I’m reading a book in bed with my 8-year-old. It’s meant for 9-year-olds, but that’s not why I’m reading it to her. I’m reading it because it’s one of the only books my 18-year-old (the older one) liked. And I never read it with her. It was her mom who read that one.
But I always wondered about that book, so I sort of forced the on Hazel; she’s the 8-year-old.
It’s written well. It’s about grade-schoolers, probably 4th or 5th grade. Hard to tell. Anyway, I’m reading it, and there’s this part where a girl runs out of the classroom because she’s being made fun of by the other students, and a teacher, the good teacher, follows her out to the swing set and he patiently stands there while she cries and wipes snot away with her shirtsleeves.
And it’s right at this part where my voice, for some reason, gets lost in my throat a little bit, like I just realized I’m in front of a crowd.
I try to prevent myself from blinking because I know how a single blink can release a tear. Hazel and I are so close, laying there on the bed together, she’ll definitely see it.
I keep reading, knowing that these words were read before and loved before, loved by my 18-year once a 10-year old — that 18-year-old who is absolutely brilliant but has always hated reading, HATED reading, vowed never to do it if she could help it+, and more or less stuck with that premise.
The girl on the swing, back in the book, she says this thing she’s been keeping inside, the thing that drove her out of the classroom. She wants to tuck it back down, away from her teacher, away from the schoolyard, but in time, there’s just no more room to hide such things.
And these words she spoke, they had to be in my daughter’s brain at some point, had to have crossed her mind.
“I can’t read, okay! I can’t read!”
And I am floored.
I love this part, the part of the teacher standing there silently as a witness, knowing that this moment is changing a life.
I feel every single word in my throat as I read them to Hazel, still hoping she doesn’t notice that her old man is somewhere else, not because I don’t want her to know but because I don’t want her to stop me. I want us to keep reading. I want to live in that schoolyard, stand near that swing, bear witness, reach out to a part of a girl that is hated by the other parts. Be there now, where I wasn’t before.
The teacher is great. He does everything right: patient, soft, kind. I wish I had had this moment but it’s his, and I can only borrow it. And honestly, that’s good enough because few things are as immensely spectacular as a dad’s love… Something so great it can outwit time. Reading this book, being this teacher, I’m reaching into a place where things are stored forever, where emotions travel millenia, where there is always an open door to put things because they are the right things.
As I read, I know it’s a moment that never happened for me but I feel like it did.
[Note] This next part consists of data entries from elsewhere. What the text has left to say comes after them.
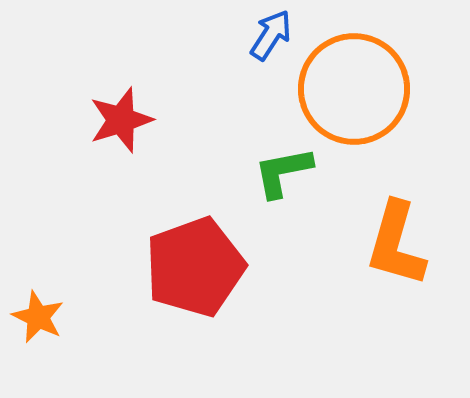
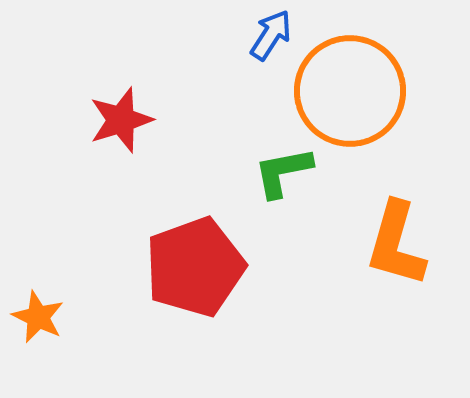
orange circle: moved 4 px left, 2 px down
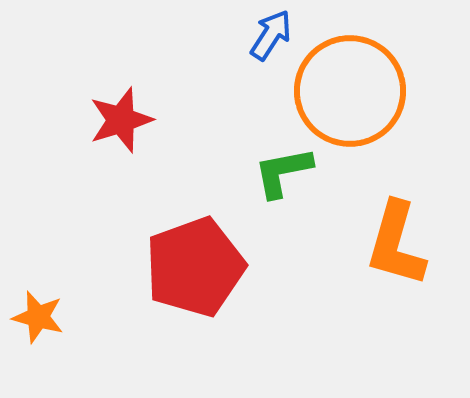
orange star: rotated 10 degrees counterclockwise
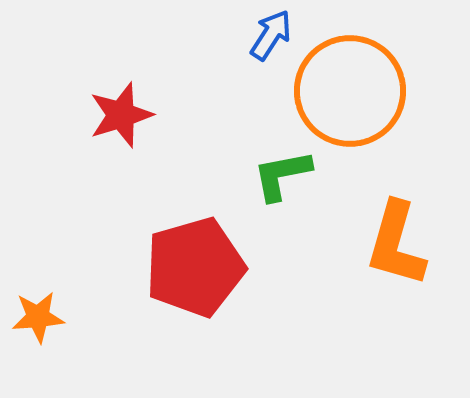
red star: moved 5 px up
green L-shape: moved 1 px left, 3 px down
red pentagon: rotated 4 degrees clockwise
orange star: rotated 20 degrees counterclockwise
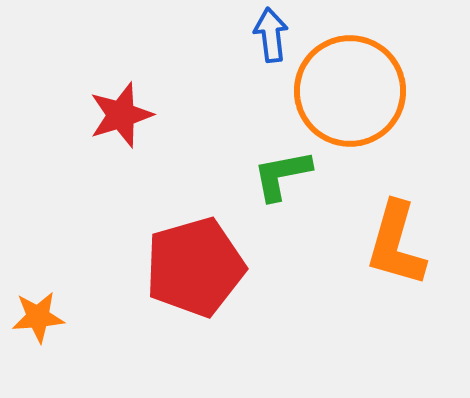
blue arrow: rotated 40 degrees counterclockwise
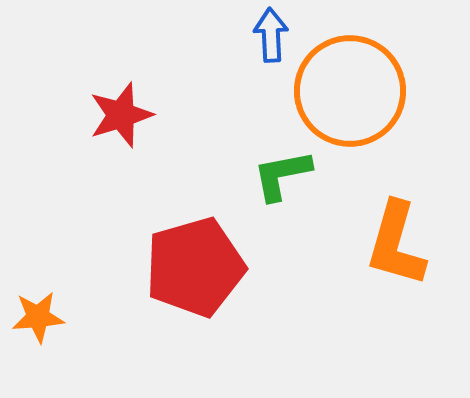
blue arrow: rotated 4 degrees clockwise
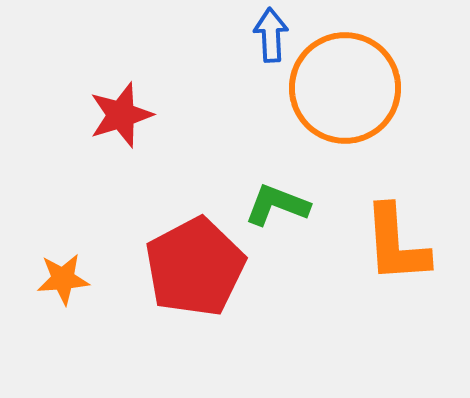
orange circle: moved 5 px left, 3 px up
green L-shape: moved 5 px left, 30 px down; rotated 32 degrees clockwise
orange L-shape: rotated 20 degrees counterclockwise
red pentagon: rotated 12 degrees counterclockwise
orange star: moved 25 px right, 38 px up
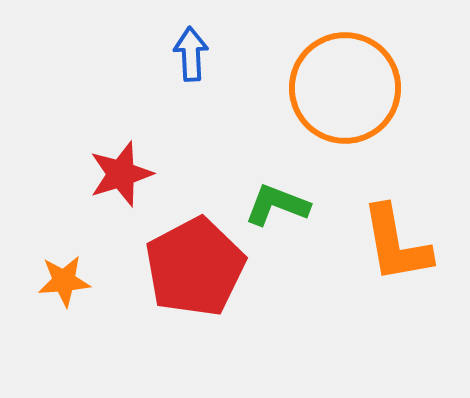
blue arrow: moved 80 px left, 19 px down
red star: moved 59 px down
orange L-shape: rotated 6 degrees counterclockwise
orange star: moved 1 px right, 2 px down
I feel like I’ve already uttered these words, or maybe was meant to.
You’re not stupid.
You’re an incredible artist.
You’re good at math.
You’re good at telling stories.
You just think differently, that’s all.
You see the world differently.
You have dyslexia.
I say these things, along with the teacher, exactly as the teacher, feeling the vibrations in my throat, the texture of the pages, the soft mud of the ground beneath the swing.
It’s weird, as if the thoughts of a 10-year-old, now 18-year-old, somehow slid free and fell into the book, then laid there patiently in the crease for 8 years…
And the teacher waited.
And the schoolyard waited.
And the child running to the swing waited, held onto her secret, while I went through all the things: making lunches, checking math homework, praising artwork, driving there and back, patting her leg on the ride home after the school kids laughed at her spelling on the blackboard.
It makes no sense, but it’s undeniable: this love I’m having for the girl on the swing, this resonance with the tall, lanky teacher.
Like a wire traveling all the way from Massachusetts to California, all the way from 5th grade to college, and back home again.
It’s like she’s talking to me, her ghost or her spirit, something that isn’t burdened by time.
It’s powerful, this moment. Inexplicably powerful.
Hazel’s eyes are closed; there is a peace on her face that fits so well, I start sobbing.
I draw a line down the crease of the book with my finger, close it, and leave it on my chest, rising up and down with my breaths. I look up at the ceiling fan; its pattern becomes a song.
Whirrwhirrrwhirrwhirr Whirrwhirrrwhirrwhirr Whirrwhirrrwhirrwhirr
On my back, so deep in my thoughts I’m not even sure if I’m speaking out loud.
But I’m speaking.
I got the message, girl. Don’t worry about nothing. Daddy got it.